Abstract

IN A PREVIOUS PAPER [5] I attempted to develop the foundations for an integrated theory of production and investment in which the choice of best input-output technique, including the optimal stock levels of durable inputs, and the optimal replacement of durable inputs were simultaneously determined in a cost minimization model. Very little was done in that paper to develop the dynamics of the theory, which is the objective of the present paper. We imagine individual decision making units, which we call firms, whose input-output decisions are constrained by a convex function relating the stock and flow inputs to a producing process. This function involves both flow and physical stock inputs because the physical stock of the typical durable input to production directly influences the transformation function of flow inputs into flow outputs.2 A most important characteristic of such individual durable goods is that they can be assumed to be continuously variable in size when considering expansionary investment decisions but cannot be contracted in amount, except by shutting down individual physical units.
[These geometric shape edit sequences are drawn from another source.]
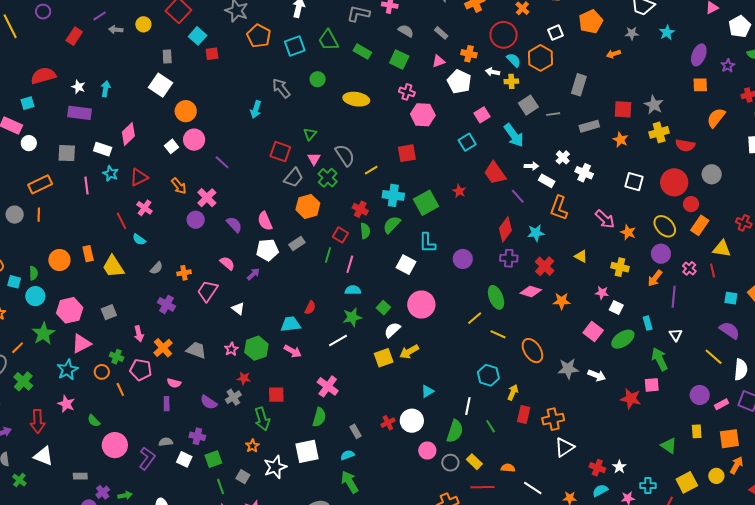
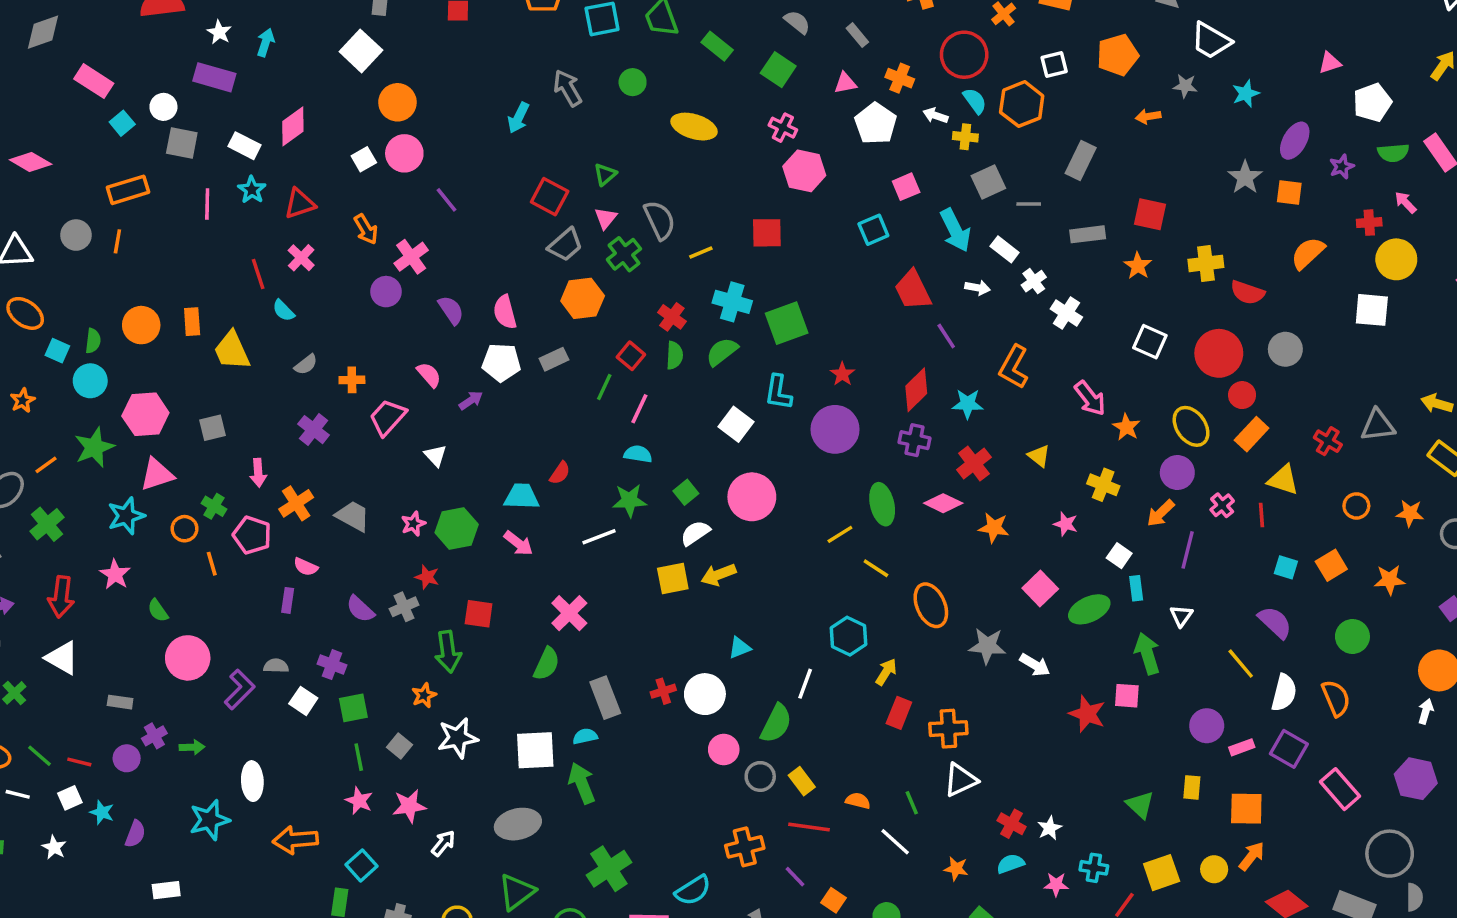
cyan square: (28, 103) -> (122, 123), moved, turned -32
gray star: (654, 105) -> (1245, 177), moved
white circle: (29, 143) -> (163, 107), moved
white rectangle: (547, 181) -> (1005, 249), moved
red star: (459, 191) -> (842, 374), moved
purple circle: (463, 259) -> (835, 429), size x1.4
white square: (616, 308) -> (1119, 556), moved
green line: (491, 426) -> (912, 803), moved
gray rectangle: (356, 431) -> (605, 698), size x1.6
white square: (307, 451) -> (535, 750), moved

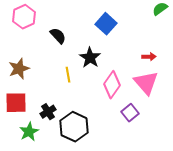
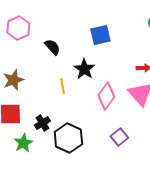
blue square: (106, 24) -> (100, 35), turned 35
purple square: (130, 113) -> (119, 137), moved

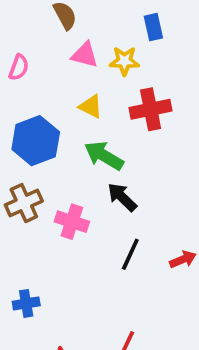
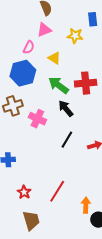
pink triangle: (85, 55) -> (44, 30), moved, turned -42
pink semicircle: (19, 67) -> (29, 47), moved
red cross: (151, 109) -> (86, 83), moved

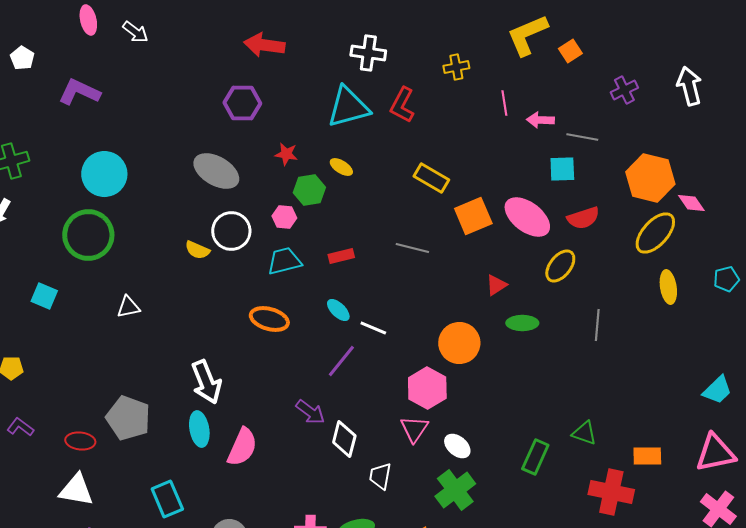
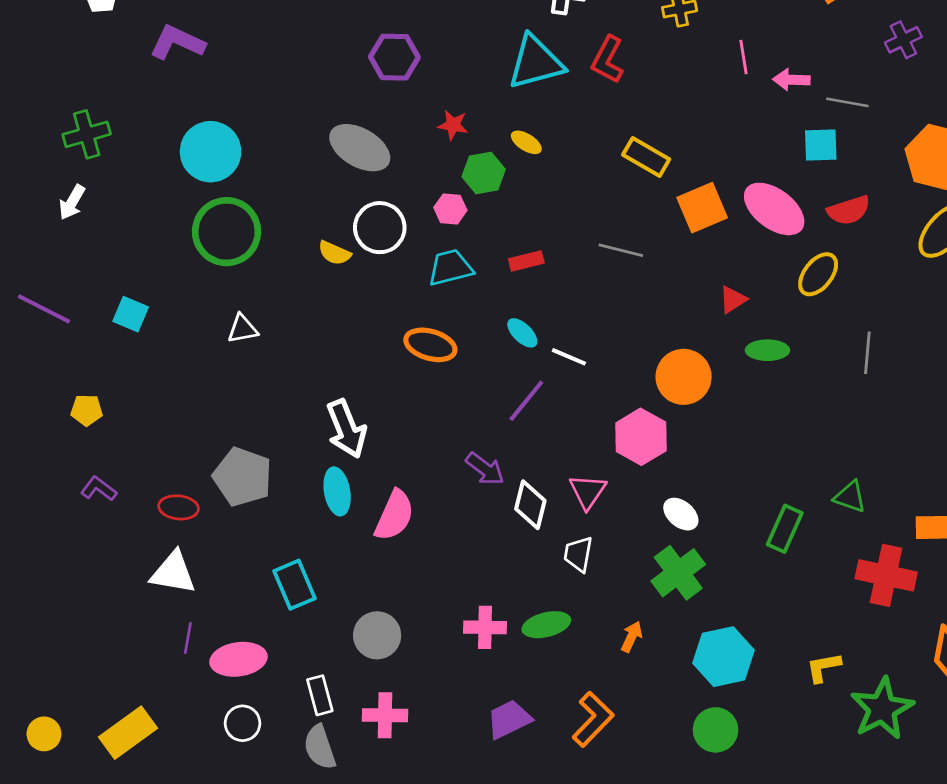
green circle: (88, 235) -> (227, 232), moved
pink triangle: (414, 429) -> (588, 491), moved

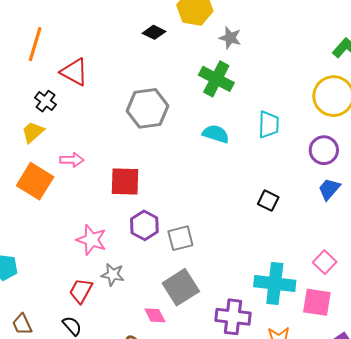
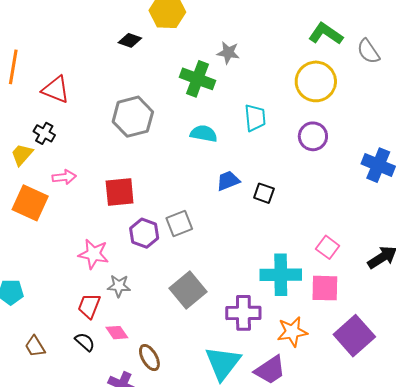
gray star: (230, 38) -> (228, 53), moved
black cross: (45, 101) -> (44, 133), moved
blue trapezoid: (329, 189) -> (228, 181), moved, turned 35
gray square: (180, 238) -> (179, 224), moved
pink diamond: (155, 315) -> (117, 333), moved

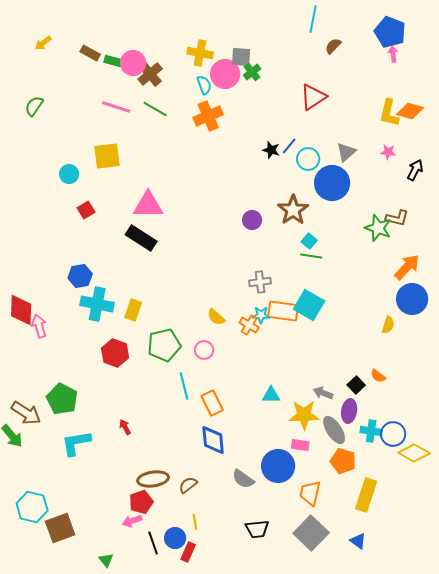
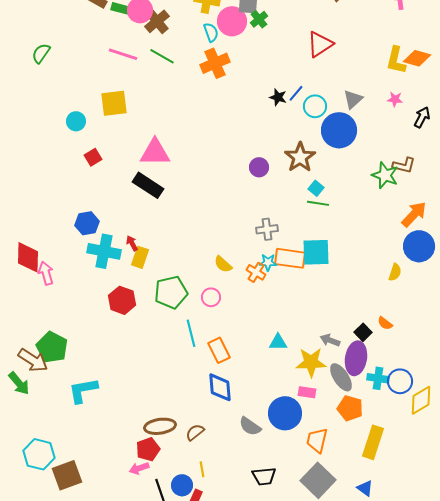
cyan square: (309, 305) -> (316, 252), turned -32
green pentagon: (62, 399) -> (52, 347), moved
purple ellipse: (349, 411) -> (356, 358), size x1.4
red arrow: (125, 427) -> (132, 243), moved
yellow diamond: (414, 453) -> (421, 400), turned -60

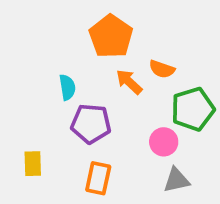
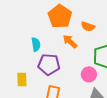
orange semicircle: (162, 69) -> (88, 26), moved
yellow rectangle: (33, 164) -> (22, 79), moved

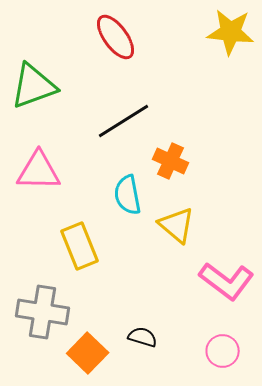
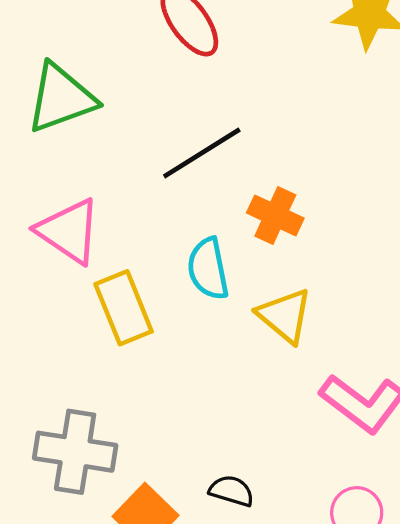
pink triangle: (39, 171) -> (69, 231), turned 33
yellow rectangle: (80, 246) -> (124, 308), moved

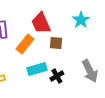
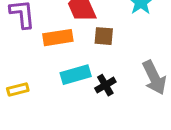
orange rectangle: (25, 44) -> (58, 38), turned 42

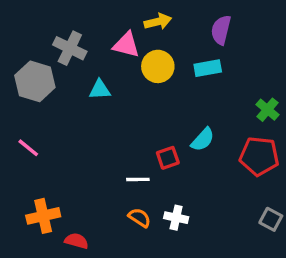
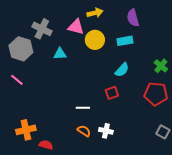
purple semicircle: (221, 30) -> (133, 18), turned -30
cyan semicircle: (203, 140) -> (122, 70), moved
pink line: (28, 148) -> (17, 80), moved
red square: (168, 158) -> (112, 93), moved

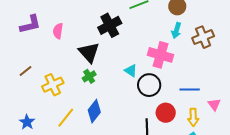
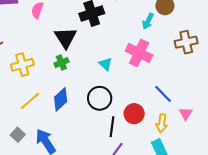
cyan arrow: (176, 30) -> (148, 21), moved
black circle: (149, 85) -> (100, 98), moved
blue line: (190, 89) -> (163, 94), turned 36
Typical examples are boilers, buildings, pumps, and pipe lines. For example, a steam generating plant can install any size boiler, X, measured, say, in square feet of heating surface. But once a unit of size X0 is installed, disinvestment can occur only by removing the unit entirely from production. Once a unit has been installed, expansion can take place either by adding a parallel unit of appropriate size or discarding the existing facility and replacing it with a larger unit. Hence, the decision problem contains a curious mixture of continuity and lumpiness. The analysis will be confined to processes which require one current input and one capital equipment input.